Sisense enables dashboard designers to tailor various aspects of the generated narrative through a menu interface, including the verbosity of the NLG engine on a per-widget level, the sentiment (“up is good” vs “down is good”), the terminology used within the text and the structure (paragraph vs bullet).
NLG is particularly important because it not only helps a user to understand the key points, but it can also help users improve their data literacy as they match the text with what they are seeing in the chart.
Smart Field Recommendations
When designing a new dashboard, Sisense automatically recommends relevant fields from the data model. As the dashboard designer selection fields, our smart field recommendations engine leverages machine learning algorithms to recommend additional fields that may be relevant.
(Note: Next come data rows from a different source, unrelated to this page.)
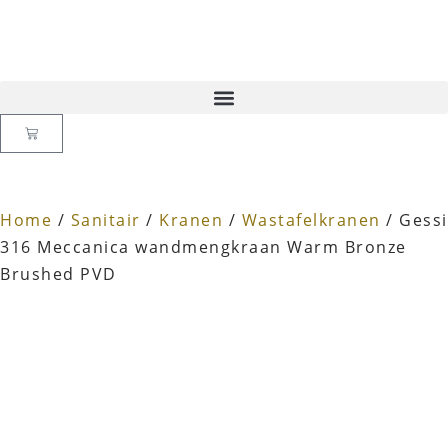
Home
/
Sanitair
/
Kranen
/
Wastafelkranen
/ Gessi
316 Meccanica wandmengkraan Warm Bronze
Brushed PVD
As the designer continues to make selections, the system will also recommend the visualization type that is the most appropriate for the data.
Delivering deeper insights from complex data as part of a digital strategy to drive user adoption is complemented by providing data scientists and advanced data teams with a single platform that combines advanced data preparation capabilities with best-of-breed, open-source machine learning libraries.
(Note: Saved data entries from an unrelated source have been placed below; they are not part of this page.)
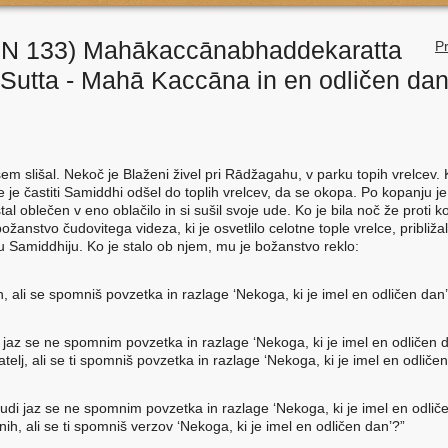
N 133) Mahākaccānabhaddekaratta
Pr
Sutta - Mahā Kaccāna in en odličen da
em slišal. Nekoč je Blaženi živel pri Rādžagahu, v parku topih vrelcev. K
e je častiti Samiddhi odšel do toplih vrelcev, da se okopa. Po kopanju je
tal oblečen v eno oblačilo in si sušil svoje ude. Ko je bila noč že proti k
ožanstvo čudovitega videza, ki je osvetlilo celotne tople vrelce, približa
u Samiddhiju. Ko je stalo ob njem, mu je božanstvo reklo:
h, ali se spomniš povzetka in razlage ‘Nekoga, ki je imel en odličen dan
j, jaz se ne spomnim povzetka in razlage ‘Nekoga, ki je imel en odličen d
atelj, ali se ti spomniš povzetka in razlage ‘Nekoga, ki je imel en odliče
tudi jaz se ne spomnim povzetka in razlage ‘Nekoga, ki je imel en odliče
ih, ali se ti spomniš verzov ‘Nekoga, ki je imel en odličen dan’?”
Sisense In-Warehouse Data Prep
The Sisense In-Warehouse Data Prep (previously Periscope Data) enables modern data teams to complete more value-based analysis in less time by transforming data in SQL, performing complex statistical analyses using Python or R and operationalize insight across all users in analytical apps – all within the Sisense Platform. Advanced analytical workflows within one development environment take advantage of a powerful ecosystem of open Python and R libraries – from machine learning to natural language processing to predictive analytics to answer new questions that have yet to be explored. In addition, data from Sisense’s Elastic Data Engine can be sent to an AutoML platform such as AWS Comprehend or Sagemaker to leverage bespoke AI services.
The Future is Augmented
For analytics and BI to be truly transformative — in other words, resulting in significant improvements in business outcomes — tools need to be smart enough to understand how to connect data sources seamlessly while surfacing meaningful opportunities and insights that are immediately actionable. Augmented Analytics is another way of saying that organizations will need to rely on automated AI and machine learning to make sense of the complex, growing sources and quantities of data while supplementing and enhancing human decision-making.
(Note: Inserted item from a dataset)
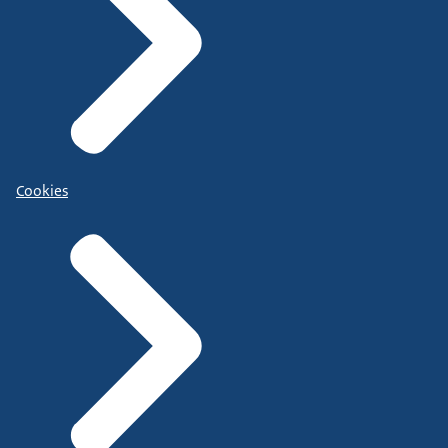
Cookies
By investing heavily in AI and Augmented Analytics, Sisense is leading the way in developing technologies and capabilities to fulfill the promise of true digital transformation. Such fulfillment will only be achieved when data-driven decisions are widely adopted across the organization by internal and external stakeholders, and such adoption will only be possible when users will have the tools to understand what their data is showing them and how it can drive greater ROI.
Sisense envisions a powerful new paradigm for its customers in which the user experience is streamlined. The capabilities and underlying technological foundations described in this document point to a workflow that enables users to prepare their data, find patterns in it, and then share and operationalize the findings across their organizations. Backed by Sisense’s patent-pending algorithms and proprietary Knowledge Graph, the AI powering these capabilities leverages over a decade of historical data, ensuring relevant, context-based insights from the user’s first interaction.
In the new paradigm, time-to-insight is vastly reduced by AI-assisted data preparation; difficult-to-surface patterns are automatically detected and “served” to users of all technical abilities; and advanced data teams can utilize predictive analytics to answer questions that have not yet been asked. With immediately actionable insights embedded directly within business applications, Sisense is driving the era of digital transformation.